Airlines in Nigeria and the entire African region recorded the lowest financial performance globally For the third consecutive year, according to the International Air Transport Association’s ‘Economic Performance of the Airline Industry’ for mid-year 2017.
The IATA report, which was released during its Annual General Meeting in Mexico, is semi-annual and takes a broad look at how the airline industry is adding value to its consumers, the wider economy and governments, as well as its investors.
The African region recorded a load factor of 52.9 per cent in 2017 as against 63.0 per cent by Asia Pacific, 57.5 per cent by the Middle East, 60.9 per cent by Latin America, 56.5 per cent by North America and 63.7 per cent by Europe.
The region had recorded 55.1 per cent in 2016, down from 57.7 per cent in 2015.
IATA noted that losses had emerged again due to regional conflict and the impact of low commodity prices.
“Breakeven load factors are relatively low, as yields are a little higher than average, and costs are lower. However, few airlines in the region are able to achieve adequate load factors, which average the lowest globally at 52.9 per cent in 2017. Performance is improving, but only slowly,” the association said.
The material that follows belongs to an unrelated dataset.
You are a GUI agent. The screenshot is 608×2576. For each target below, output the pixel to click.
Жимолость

African governments had in a bid to grow the aviation industry, developed an open skies policy, known as the Yamoussoukro declaration for the liberalization of African skies for the continent’s airlines, but analysts have said that the policy’s downside had seen many domestic airlines within the region impoverished.
The Chairman, Airline Operators of Nigeria, Capt. Nogie Meggison, said that unfavourable policies, such as the open skies operations and the Bilateral Air Service Agreement between Nigeria and some other countries, were some of the problems that had continued to hinder growth in the industry.
He said such policies were forcing domestic airlines to compete with foreign and bigger African carriers with greater expertise and capacities.
The Chief Executive Officer, CITA Petroleum, an aviation fueling company, Mr. Thomas Ogungbangbe, however, said that the business performance of Nigerian airlines was limited by the professional background of their owners, their entrepreneurship capabilities and preferences, cultural and religious beliefs, inadequate marketing strategies, as well as marketing research and technology.
He explained that marketing remained one of the most important aspects of any business and airlines were not an exception.